MiniLangPP Compiler

Custom programming language compiler built from scratch with lexical analysis, parsing, and code generation

C++ Compiler Design Programming Languages Systems Programming

Project Overview

MiniLangPP is a custom programming language compiler built entirely from scratch in C++. This project demonstrates a deep understanding of compiler construction principles, including lexical analysis, syntax parsing, semantic analysis, and code generation. The compiler translates source code written in the MiniLangPP language into executable machine code.

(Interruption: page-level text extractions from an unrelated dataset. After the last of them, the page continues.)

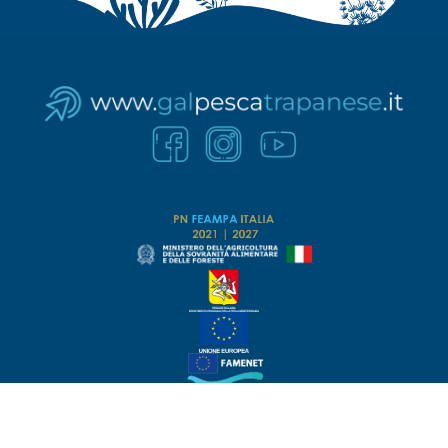
PN FEAMPA 2021-2027 Avviso pubblico per la selezione delle proposte di Strategia di Sviluppo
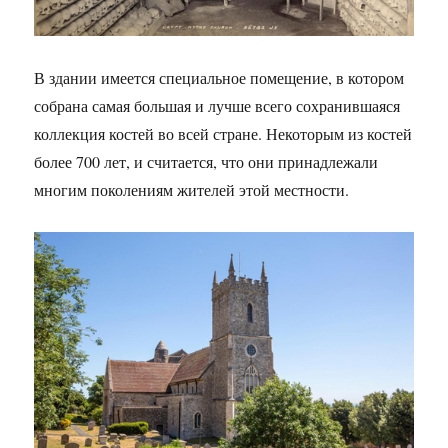
В здании имеется специальное помещение, в котором
собрана самая большая и лучше всего сохранившаяся
коллекция костей во всей стране. Некоторым из костей
более 700 лет, и считается, что они принадлежали
многим поколениям жителей этой местности.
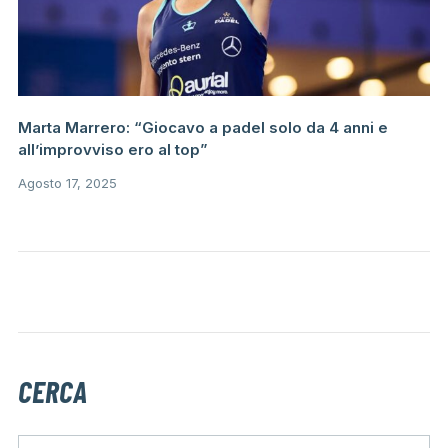
Marta Marrero: “Giocavo a padel solo da 4 anni e
all’improvviso ero al top”
Agosto 17, 2025
CERCA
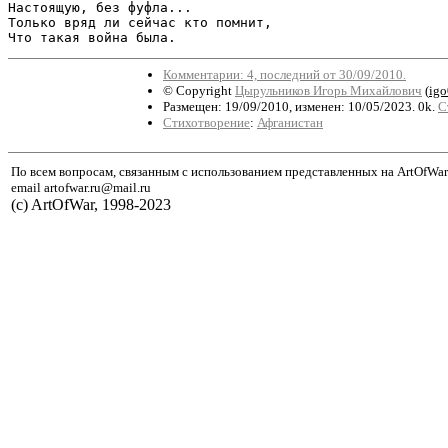
Настоящую, без фуфла...

Только вряд ли сейчас кто помнит,

Что такая война была.
Комментарии: 4, последний от 30/09/2010.
© Copyright
Цырульников Игорь Михайлович
(
ig
Размещен: 19/09/2010, изменен: 10/05/2023. 0k.
С
Стихотворение
:
Афганистан
По всем вопросам, связанным с использованием представленных на ArtOfWar
email artofwar.ru@mail.ru
(с) ArtOfWar, 1998-2023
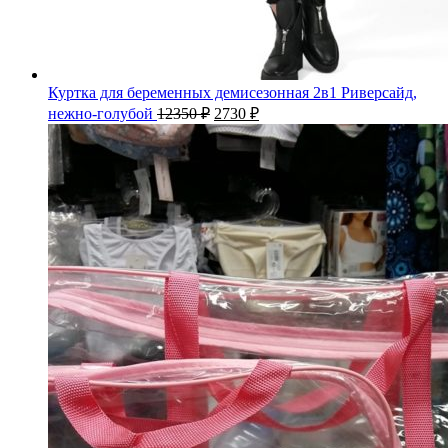
Куртка для беременных демисезонная 2в1 Риверсайд,
нежно-голубой
12350
₽
2730
₽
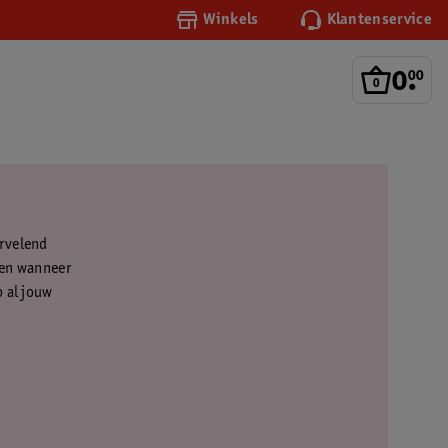
Winkels
Klantenservice
0
.
00
ervelend
s en wanneer
p al jouw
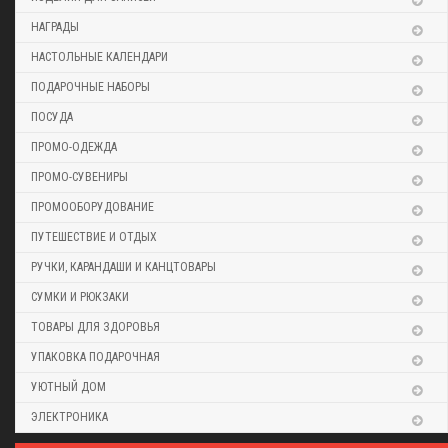
НАГРАДЫ
НАСТОЛЬНЫЕ КАЛЕНДАРИ
ПОДАРОЧНЫЕ НАБОРЫ
ПОСУДА
ПРОМО-ОДЕЖДА
ПРОМО-СУВЕНИРЫ
ПРОМООБОРУДОВАНИЕ
ПУТЕШЕСТВИЕ И ОТДЫХ
РУЧКИ, КАРАНДАШИ И КАНЦТОВАРЫ
СУМКИ И РЮКЗАКИ
ТОВАРЫ ДЛЯ ЗДОРОВЬЯ
УПАКОВКА ПОДАРОЧНАЯ
УЮТНЫЙ ДОМ
ЭЛЕКТРОНИКА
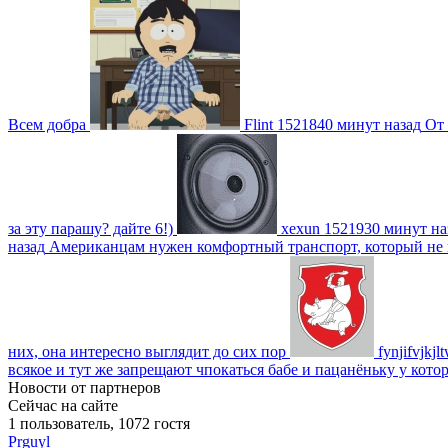
Всем добра
Flint
1521840 минут назад
От 
за эту парашу? дайте 6!)
xexun
1521930 минут на
назад
Американцам нужен комфортный транспорт, который не пот
них, она интересно выглядит до сих пор
fynjifvjkjl
всякое и тут же запрещают чпокаться бабе и пацанёньку у кото
Новости от партнеров
Сейчас на сайте
1 пользователь, 1072 гостя
Prguyl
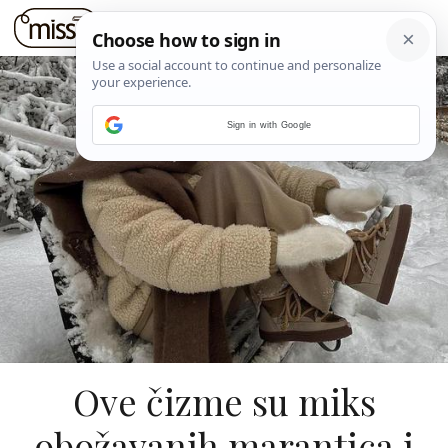
Sign in with Google
Ove čizme su miks
obožavanih marantica i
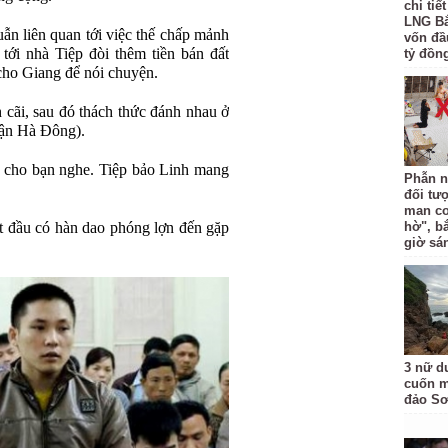
chi tiế
LNG Bắ
ẫn liên quan tới việc thế chấp mảnh
vốn đầ
ới nhà Tiệp đòi thêm tiền bán đất
tỷ đồng
 cho Giang để nói chuyện.
nh cãi, sau đó thách thức đánh nhau ở
ận Hà Đông).
ệc cho bạn nghe. Tiệp bảo Linh mang
Phẫn n
đối tư
man co
ắt đầu có hàn dao phóng lợn đến gặp
hờ", b
giờ sá
3 nữ d
cuốn m
đảo Sơ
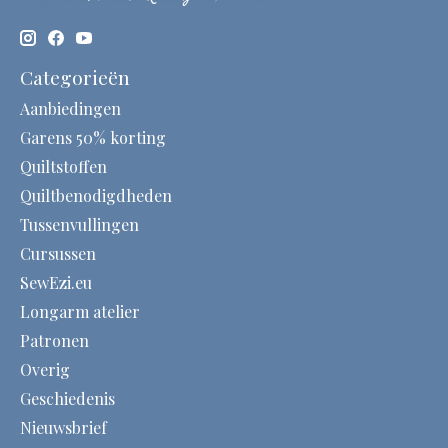
Categorieën
Aanbiedingen
Garens 50% korting
Quiltstoffen
Quiltbenodigdheden
Tussenvullingen
Cursussen
SewEzi.eu
Longarm atelier
Patronen
Overig
Geschiedenis
Nieuwsbrief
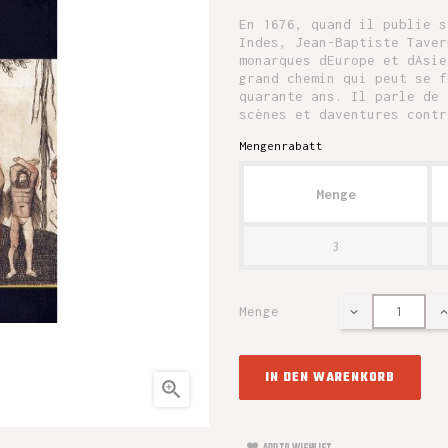
En 1676, quand il publie s
Indes, Jean-Baptiste Taver
monarques dEurope et dAsie
grand chemin qui peut se f
quarante ans. Il parle de 
scènes et daventures contr
Mengenrabatt
Menge
3
Menge
IN DEN WARENKORB

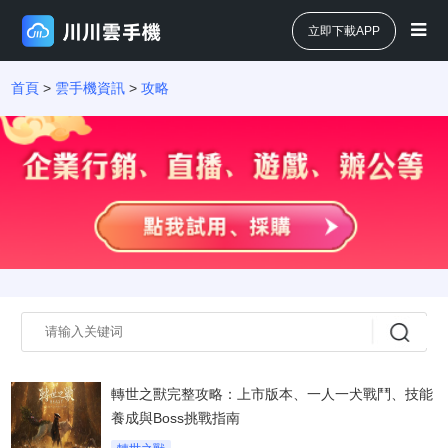
立即下載APP
首頁
>
雲手機資訊
>
攻略
轉世之獸完整攻略：上市版本、一人一犬戰鬥、技能
養成與Boss挑戰指南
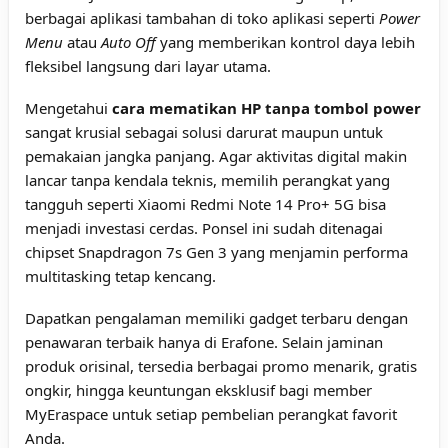
berbagai aplikasi tambahan di toko aplikasi seperti
Power
Menu
atau
Auto Off
yang memberikan kontrol daya lebih
fleksibel langsung dari layar utama.
Mengetahui
cara mematikan HP tanpa tombol power
sangat krusial sebagai solusi darurat maupun untuk
pemakaian jangka panjang. Agar aktivitas digital makin
lancar tanpa kendala teknis, memilih perangkat yang
tangguh seperti Xiaomi Redmi Note 14 Pro+ 5G bisa
menjadi investasi cerdas. Ponsel ini sudah ditenagai
chipset Snapdragon 7s Gen 3 yang menjamin performa
multitasking tetap kencang.
Dapatkan pengalaman memiliki gadget terbaru dengan
penawaran terbaik hanya di Erafone. Selain jaminan
produk orisinal, tersedia berbagai promo menarik, gratis
ongkir, hingga keuntungan eksklusif bagi member
MyEraspace untuk setiap pembelian perangkat favorit
Anda.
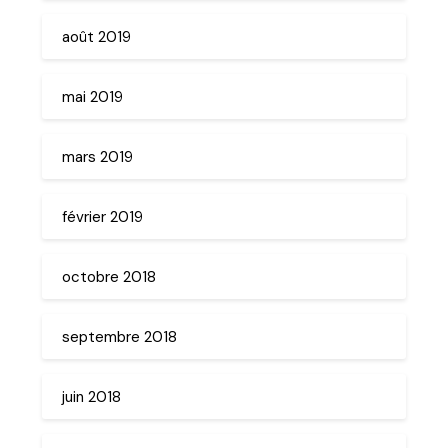
août 2019
mai 2019
mars 2019
février 2019
octobre 2018
septembre 2018
juin 2018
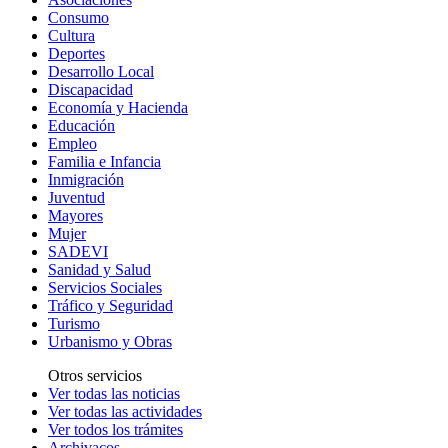
Consumo
Cultura
Deportes
Desarrollo Local
Discapacidad
Economía y Hacienda
Educación
Empleo
Familia e Infancia
Inmigración
Juventud
Mayores
Mujer
SADEVI
Sanidad y Salud
Servicios Sociales
Tráfico y Seguridad
Turismo
Urbanismo y Obras
Otros servicios
Ver todas las noticias
Ver todas las actividades
Ver todos los trámites
Archivacos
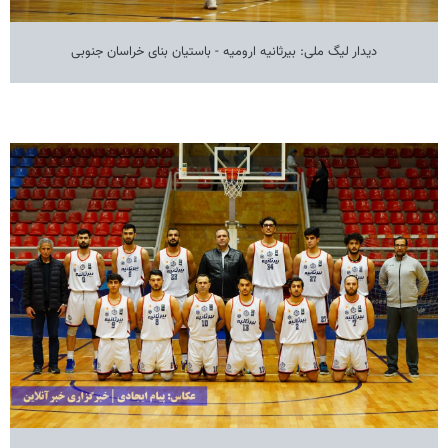
دیدار لیگ ملی: بیرثانیه ارومیه - باستیان بنای خراسان جنوبی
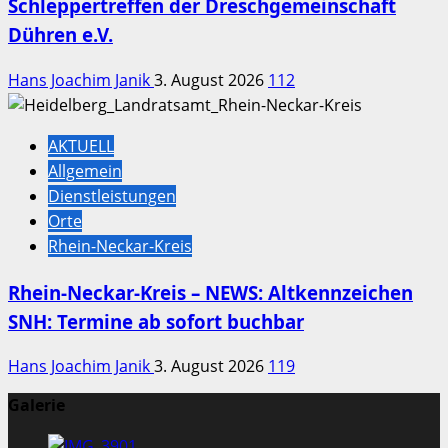
Schleppertreffen der Dreschgemeinschaft
Dühren e.V.
Hans Joachim Janik
3. August 2026
112
AKTUELL
Allgemein
Dienstleistungen
Orte
Rhein-Neckar-Kreis
Rhein-Neckar-Kreis – NEWS: Altkennzeichen
SNH: Termine ab sofort buchbar
Hans Joachim Janik
3. August 2026
119
Galerie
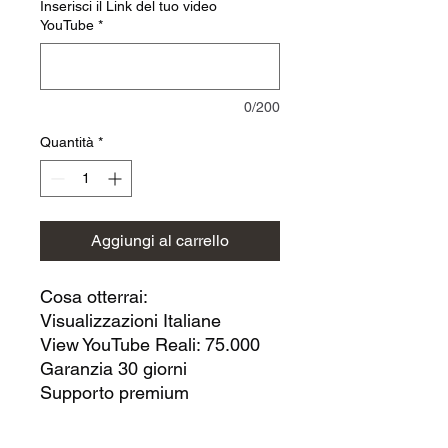
Inserisci il Link del tuo video
YouTube
*
0/200
Quantità
*
Aggiungi al carrello
Cosa otterrai:
Visualizzazioni Italiane
View YouTube Reali: 75.000
Garanzia 30 giorni
Supporto premium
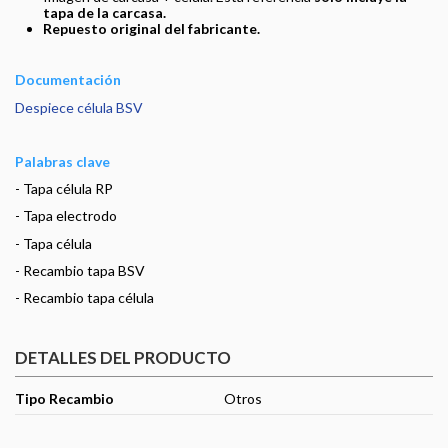
tapa de la carcasa.
Repuesto original del fabricante.
Documentación
Despiece célula BSV
Palabras clave
- Tapa célula RP
- Tapa electrodo
- Tapa célula
- Recambio tapa BSV
- Recambio tapa célula
DETALLES DEL PRODUCTO
Tipo Recambio
Otros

The project showcases advanced computer science concepts including formal language theory, automata, parsing algorithms, and code optimization techniques. It serves as a comprehensive example of systems programming and compiler engineering.

Key Features

Lexical Analysis

Complete tokenization with support for keywords, identifiers, operators, and literals.

Syntax Parsing

Recursive descent parser with proper error handling and recovery mechanisms.

Semantic Analysis

Type checking, scope resolution, and symbol table management.

Code Generation

Assembly code generation with basic optimization techniques.

Error Reporting

Comprehensive error messages with line numbers and suggestions.

Standard Library

Built-in functions for I/O operations and basic data manipulation.

MiniLangPP Syntax

Here's an example of MiniLangPP syntax:

// Variable declarations
int x = 10;
float pi = 3.14159;
string message = "Hello, World!";

// Function definition
function factorial(int n) -> int {
    if (n <= 1) {
        return 1;
    } else {
        return n * factorial(n - 1);
    }
}

// Main program
function main() -> int {
    int result = factorial(5);
    print("Factorial of 5 is: " + toString(result));
    return 0;
}

Implementation Details

The compiler is implemented in modern C++ with the following architecture:

// Lexer - Tokenization
class Lexer {
    std::vector<Token> tokenize(const std::string& source);
    Token nextToken();
    bool isKeyword(const std::string& word);
};

// Parser - Syntax Analysis
class Parser {
    AST* parseProgram();
    AST* parseStatement();
    AST* parseExpression();
    void error(const std::string& message);
};

// Code Generator - Assembly Output
class CodeGenerator {
    void generate(AST* tree);
    void emitInstruction(const std::string& instruction);
    void optimizeCode();
};

Compiler Phases:

  • Lexical Analysis: Finite state automaton for token recognition
  • Syntax Analysis: Recursive descent parser with LL(1) grammar
  • Semantic Analysis: Symbol table and type checking
  • Code Generation: Three-address code intermediate representation
  • Optimization: Basic peephole and constant folding optimizations

Usage

# Compile the compiler
g++ -std=c++17 -o minilangpp *.cpp

# Compile a MiniLangPP program
./minilangpp program.mlpp -o output.asm

# Assemble and link (using NASM and GCC)
nasm -f elf64 output.asm -o output.o
gcc output.o -o program
./program

Command Line Options:

  • -o <file> - Specify output file
  • -v - Verbose compilation output
  • -O - Enable optimizations
  • --ast - Print abstract syntax tree
  • --tokens - Print token stream

Future Enhancements

  • Advanced Optimizations: Loop unrolling, dead code elimination
  • Debugging Support: Debug symbol generation and GDB integration
  • Object-Oriented Features: Classes, inheritance, polymorphism
  • Standard Library Expansion: File I/O, networking, data structures
  • IDE Integration: Syntax highlighting and IntelliSense support
  • Cross-Platform Support: ARM and x86 code generation